Two air ambulance operators warned yesterday that their viablity was threatened by a severe rise in parking tariffs imposed by Aer Rianta.
It is thought the increase will also hit wealthy business people such as Mr Tony Ryan and Mr Denis O'Brien, who fly private jets into Dublin airport. Large firms in the international courier business will also be hit.
The private-hire airlines Airlink Airways and Irish Air Transport claimed a tenfold increase in parking fees would push them out of Dublin airport and question their viability. The companies claim to generate about 20-25 per cent of their business carrying organs for time-sensitive transplant operations in Dublin. Irish Air Transport also carries stretcher-bound patients. Outside the medical field, the companies provide air taxi services for business and leisure customers.

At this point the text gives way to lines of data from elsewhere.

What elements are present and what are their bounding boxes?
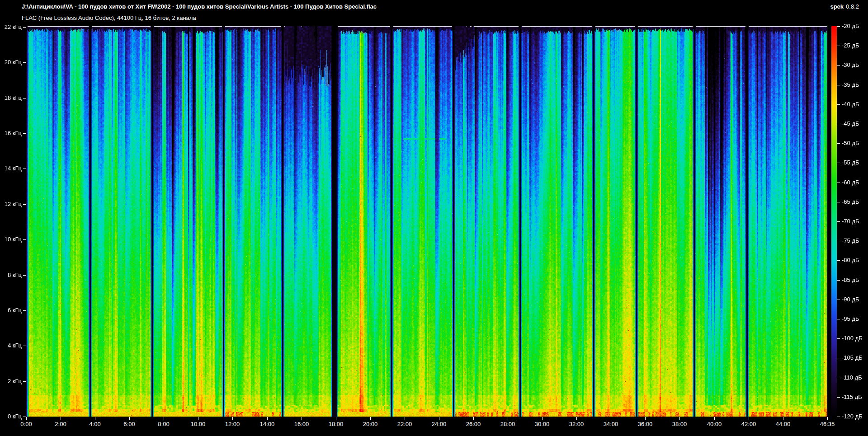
- colorbar-tick-label: -75 дБ: [842, 237, 859, 244]
- y-tick: [23, 133, 26, 134]
- y-tick: [23, 169, 26, 169]
- y-tick: [23, 417, 26, 417]
- colorbar-tick: [837, 241, 840, 241]
- y-tick-label: 12 кГц: [1, 201, 22, 208]
- file-path-title: J:\Антициклон\VA - 100 пудов хитов от Хи…: [22, 3, 377, 10]
- x-tick: [749, 417, 749, 420]
- x-tick-label: 30:00: [531, 421, 553, 428]
- colorbar-gradient: [831, 26, 837, 417]
- colorbar-tick: [837, 65, 840, 66]
- app-version-line: spek0.8.2: [830, 3, 859, 10]
- colorbar-tick-label: -25 дБ: [842, 42, 859, 49]
- x-tick: [611, 417, 611, 420]
- x-tick-label: 12:00: [221, 421, 244, 428]
- colorbar-tick: [837, 143, 840, 144]
- x-tick-label: 18:00: [325, 421, 347, 428]
- app-version: 0.8.2: [846, 3, 859, 10]
- x-tick: [783, 417, 783, 420]
- colorbar-tick-label: -20 дБ: [842, 23, 859, 30]
- x-tick: [645, 417, 646, 420]
- x-tick-label: 36:00: [634, 421, 656, 428]
- y-tick: [23, 239, 26, 240]
- x-tick: [370, 417, 371, 420]
- colorbar-tick: [837, 202, 840, 202]
- y-tick-label: 6 кГц: [1, 307, 22, 314]
- y-tick-label: 18 кГц: [1, 94, 22, 102]
- y-tick: [23, 346, 26, 346]
- x-tick-label: 8:00: [152, 421, 175, 428]
- x-tick: [439, 417, 439, 420]
- colorbar-tick: [837, 104, 840, 105]
- colorbar-tick: [837, 417, 840, 417]
- app-name: spek: [830, 3, 844, 10]
- x-tick: [129, 417, 130, 420]
- colorbar-tick-label: -35 дБ: [842, 81, 859, 89]
- colorbar-tick-label: -70 дБ: [842, 218, 859, 225]
- y-tick-label: 2 кГц: [1, 378, 22, 385]
- colorbar-tick-label: -50 дБ: [842, 140, 859, 147]
- x-tick: [336, 417, 336, 420]
- colorbar-tick: [837, 319, 840, 319]
- colorbar-tick: [837, 221, 840, 222]
- y-tick-label: 20 кГц: [1, 59, 22, 66]
- x-tick-label: 38:00: [668, 421, 691, 428]
- x-tick: [164, 417, 164, 420]
- x-tick-label: 16:00: [290, 421, 313, 428]
- y-tick-label: 4 кГц: [1, 342, 22, 349]
- x-tick: [827, 417, 828, 420]
- colorbar-tick-label: -85 дБ: [842, 277, 859, 284]
- y-tick: [23, 381, 26, 382]
- colorbar-tick-label: -110 дБ: [842, 374, 862, 381]
- x-tick: [473, 417, 474, 420]
- colorbar-tick-label: -90 дБ: [842, 296, 859, 303]
- x-tick: [267, 417, 268, 420]
- colorbar-tick: [837, 358, 840, 358]
- colorbar-tick: [837, 26, 840, 27]
- x-tick-label: 24:00: [428, 421, 450, 428]
- y-tick-label: 10 кГц: [1, 236, 22, 243]
- x-tick: [576, 417, 577, 420]
- colorbar-tick-label: -95 дБ: [842, 315, 859, 323]
- x-tick: [405, 417, 405, 420]
- x-tick: [542, 417, 542, 420]
- x-tick-label: 44:00: [772, 421, 794, 428]
- y-tick-label: 8 кГц: [1, 272, 22, 279]
- colorbar-tick-label: -45 дБ: [842, 120, 859, 127]
- colorbar-tick-label: -80 дБ: [842, 257, 859, 264]
- x-tick-label: 34:00: [599, 421, 622, 428]
- x-tick-label: 10:00: [187, 421, 209, 428]
- plot-right-edge: [827, 26, 827, 417]
- x-tick-label: 2:00: [49, 421, 72, 428]
- colorbar-tick: [837, 260, 840, 261]
- x-tick-label: 46:35: [816, 421, 839, 428]
- x-tick-label: 0:00: [15, 421, 38, 428]
- y-tick: [23, 62, 26, 63]
- x-tick: [508, 417, 508, 420]
- file-info-subtitle: FLAC (Free Lossless Audio Codec), 44100 …: [22, 14, 196, 21]
- x-tick: [95, 417, 95, 420]
- spectrogram-canvas: [26, 26, 827, 417]
- y-tick-label: 14 кГц: [1, 165, 22, 172]
- colorbar-tick-label: -100 дБ: [842, 335, 863, 342]
- x-tick: [198, 417, 198, 420]
- y-tick: [23, 204, 26, 205]
- colorbar-tick-label: -55 дБ: [842, 159, 859, 166]
- colorbar-tick: [837, 46, 840, 46]
- y-tick: [23, 310, 26, 311]
- colorbar-tick-label: -60 дБ: [842, 179, 859, 186]
- y-tick-label: 22 кГц: [1, 23, 22, 31]
- x-tick-label: 42:00: [737, 421, 760, 428]
- y-tick-label: 16 кГц: [1, 130, 22, 137]
- x-tick: [232, 417, 233, 420]
- colorbar-tick-label: -105 дБ: [842, 354, 863, 361]
- colorbar-tick-label: -115 дБ: [842, 394, 862, 401]
- y-tick: [23, 275, 26, 276]
- y-tick: [23, 98, 26, 98]
- colorbar-tick-label: -65 дБ: [842, 198, 859, 206]
- colorbar-tick-label: -120 дБ: [842, 413, 863, 420]
- colorbar-tick: [837, 397, 840, 398]
- x-tick: [61, 417, 61, 420]
- colorbar-tick: [837, 300, 840, 300]
- y-tick-label: 0 кГц: [1, 413, 22, 420]
- x-tick-label: 20:00: [359, 421, 382, 428]
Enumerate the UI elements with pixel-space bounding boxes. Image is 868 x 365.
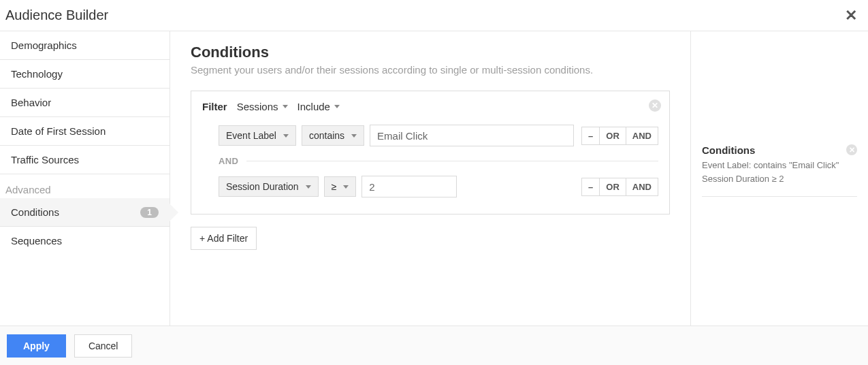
dimension-value: Session Duration [226, 181, 299, 192]
filter-mode-value: Include [298, 101, 330, 112]
divider-line [246, 161, 658, 161]
sidebar-item-conditions[interactable]: Conditions 1 [0, 198, 170, 227]
remove-row-button[interactable]: – [582, 127, 599, 144]
main-subtitle: Segment your users and/or their sessions… [191, 64, 670, 76]
sidebar-item-demographics[interactable]: Demographics [0, 31, 170, 60]
remove-summary-icon[interactable]: ✕ [846, 144, 857, 155]
filter-scope-dropdown[interactable]: Sessions [237, 101, 288, 112]
chevron-down-icon [283, 105, 288, 108]
dimension-dropdown[interactable]: Event Label [219, 125, 296, 146]
apply-button[interactable]: Apply [7, 334, 66, 358]
conditions-count-badge: 1 [140, 207, 159, 218]
sidebar-item-traffic-sources[interactable]: Traffic Sources [0, 146, 170, 174]
conjunction-divider: AND [219, 156, 658, 166]
chevron-down-icon [334, 105, 340, 108]
row-op-group: – OR AND [581, 178, 658, 196]
chevron-down-icon [306, 185, 311, 189]
summary-panel: ✕ Conditions Event Label: contains "Emai… [691, 31, 868, 326]
dialog-title: Audience Builder [5, 7, 108, 23]
main-title: Conditions [191, 44, 670, 61]
filter-mode-dropdown[interactable]: Include [298, 101, 340, 112]
main-panel: Conditions Segment your users and/or the… [170, 31, 691, 326]
remove-row-button[interactable]: – [582, 178, 599, 195]
value-input[interactable] [361, 176, 457, 197]
dialog-footer: Apply Cancel [0, 326, 868, 365]
operator-dropdown[interactable]: contains [302, 125, 364, 146]
condition-row: Session Duration ≥ – OR AND [219, 176, 658, 197]
chevron-down-icon [343, 185, 349, 189]
cancel-button[interactable]: Cancel [74, 334, 133, 358]
dialog-header: Audience Builder ✕ [0, 0, 868, 31]
conjunction-label: AND [219, 156, 238, 166]
summary-line: Event Label: contains "Email Click" [702, 159, 857, 172]
value-input[interactable] [370, 125, 574, 146]
sidebar: Demographics Technology Behavior Date of… [0, 31, 170, 326]
close-icon[interactable]: ✕ [845, 7, 857, 25]
sidebar-item-technology[interactable]: Technology [0, 60, 170, 89]
and-button[interactable]: AND [626, 127, 658, 144]
filter-label: Filter [202, 101, 227, 112]
sidebar-item-behavior[interactable]: Behavior [0, 89, 170, 117]
condition-row: Event Label contains – OR AND [219, 125, 658, 146]
dialog-body: Demographics Technology Behavior Date of… [0, 31, 868, 326]
dimension-dropdown[interactable]: Session Duration [219, 176, 319, 197]
row-op-group: – OR AND [581, 127, 658, 145]
dimension-value: Event Label [226, 130, 276, 141]
sidebar-item-sequences[interactable]: Sequences [0, 227, 170, 255]
or-button[interactable]: OR [599, 127, 626, 144]
chevron-down-icon [351, 134, 357, 138]
filter-scope-value: Sessions [237, 101, 278, 112]
summary-card: ✕ Conditions Event Label: contains "Emai… [702, 144, 857, 197]
and-button[interactable]: AND [626, 178, 658, 195]
or-button[interactable]: OR [599, 178, 626, 195]
remove-filter-icon[interactable]: ✕ [649, 99, 661, 112]
sidebar-item-date-first-session[interactable]: Date of First Session [0, 117, 170, 146]
filter-header: Filter Sessions Include [202, 101, 658, 112]
operator-dropdown[interactable]: ≥ [324, 176, 357, 197]
operator-value: ≥ [332, 181, 337, 192]
chevron-down-icon [283, 134, 289, 138]
summary-title: Conditions [702, 144, 857, 156]
summary-line: Session Duration ≥ 2 [702, 172, 857, 186]
sidebar-item-label: Conditions [11, 206, 59, 218]
operator-value: contains [309, 130, 344, 141]
add-filter-button[interactable]: + Add Filter [191, 227, 257, 250]
sidebar-group-advanced: Advanced [0, 174, 170, 198]
filter-card: ✕ Filter Sessions Include Event Label [191, 91, 670, 215]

Because they do not run scheduled services, their aircraft spend long periods parked on the ground at Dublin airport.
The Irish Hospital Consultants' Association said the services were crucial. "Minutes save lives," said its secretary general, Mr Finbarr Fitzpatrick. "We have to decide at Government level whether or not we're going to have an emergency facility for the transport of organs for organ transplants and in other instances for the emergency transport of patients."
Airplanes are regarded as important for the transfer of organs at night-time because helicopter services are constrained.
An Aer Rianta spokesman said: "Yes, charges have gone up, but they have not increased since the 1980s."
The owner of Airlink Airways, Mr Tom Staunton, said Aer Rianta increased its parking charge to €85 per day or €2.50 per half-hour from €9.94 per 24-hour period. The €85 charge includes a tariff-free period at night-time. That equated with an annual charge of €31,025, although the parking fee was not levied when the company's six-seater aircraft was in flight.
Mr Staunton said he was considering moving the aircraft's base to Galway, Sligo or Knock airport.
As 95 per cent of his business was generated in Dublin, such a move would push costs up considerably, endangering the viability of the business.